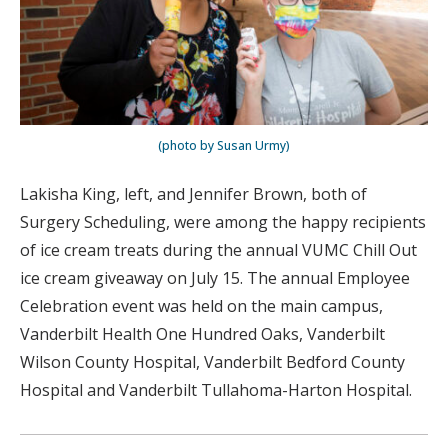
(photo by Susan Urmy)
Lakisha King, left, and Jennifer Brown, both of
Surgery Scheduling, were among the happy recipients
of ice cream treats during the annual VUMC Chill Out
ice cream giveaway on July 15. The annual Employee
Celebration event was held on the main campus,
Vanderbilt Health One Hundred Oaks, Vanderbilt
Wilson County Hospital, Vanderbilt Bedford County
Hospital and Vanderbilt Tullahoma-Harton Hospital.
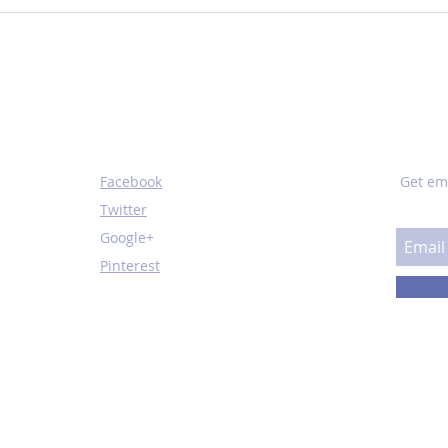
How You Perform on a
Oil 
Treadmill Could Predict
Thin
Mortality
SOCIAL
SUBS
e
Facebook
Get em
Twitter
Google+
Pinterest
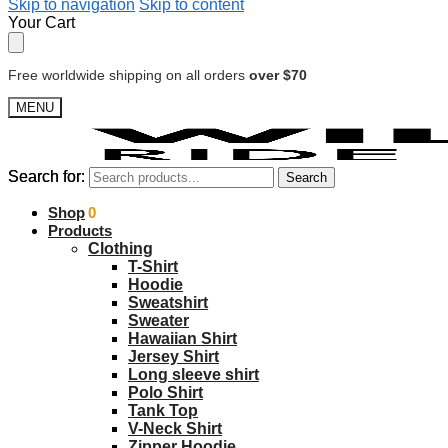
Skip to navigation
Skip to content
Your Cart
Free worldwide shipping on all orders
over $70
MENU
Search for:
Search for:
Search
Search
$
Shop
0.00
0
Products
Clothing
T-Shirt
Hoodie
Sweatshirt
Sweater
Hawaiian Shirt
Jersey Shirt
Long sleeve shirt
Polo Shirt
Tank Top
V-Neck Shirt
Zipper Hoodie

+--

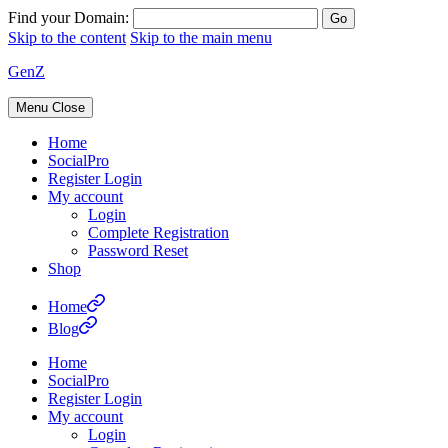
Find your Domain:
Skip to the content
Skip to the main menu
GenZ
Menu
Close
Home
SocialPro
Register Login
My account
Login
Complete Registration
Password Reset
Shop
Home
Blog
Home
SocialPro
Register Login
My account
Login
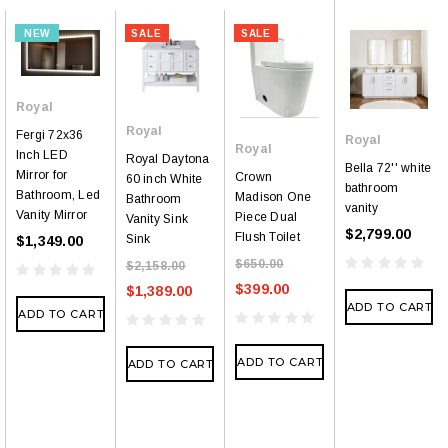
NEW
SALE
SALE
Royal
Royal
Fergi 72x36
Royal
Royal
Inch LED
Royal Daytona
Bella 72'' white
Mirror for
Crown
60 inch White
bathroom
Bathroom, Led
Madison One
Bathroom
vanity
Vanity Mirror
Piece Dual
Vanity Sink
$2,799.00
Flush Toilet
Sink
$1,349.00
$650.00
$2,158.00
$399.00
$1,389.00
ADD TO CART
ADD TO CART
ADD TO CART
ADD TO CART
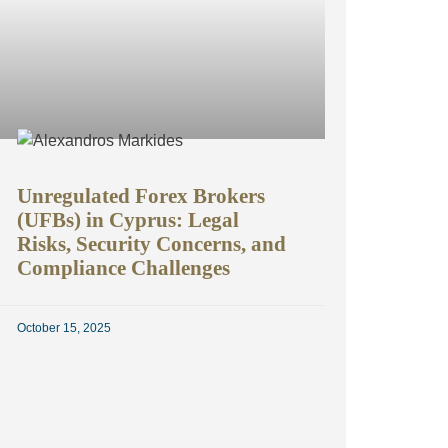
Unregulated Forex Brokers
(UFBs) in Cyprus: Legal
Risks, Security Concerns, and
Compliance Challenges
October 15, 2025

+--

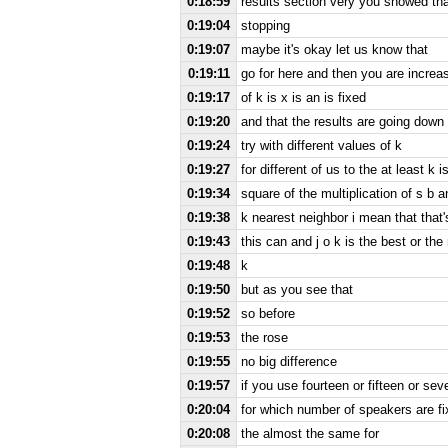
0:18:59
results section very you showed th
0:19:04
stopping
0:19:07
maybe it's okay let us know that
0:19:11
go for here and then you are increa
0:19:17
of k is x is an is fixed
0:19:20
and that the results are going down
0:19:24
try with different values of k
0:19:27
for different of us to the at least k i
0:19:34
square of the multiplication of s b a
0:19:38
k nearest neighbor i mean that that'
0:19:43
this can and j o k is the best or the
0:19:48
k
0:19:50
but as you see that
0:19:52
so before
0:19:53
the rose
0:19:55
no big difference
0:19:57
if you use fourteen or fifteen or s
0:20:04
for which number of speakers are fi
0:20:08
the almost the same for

+--

** YOUR OBJECTIVE **
Each line above that contains the word "Skip" should be returned.

** RESPONSE FOR THIS EXERCISE **
Skip to navigation
Skip to content
Skip to the content
Skip to the main menu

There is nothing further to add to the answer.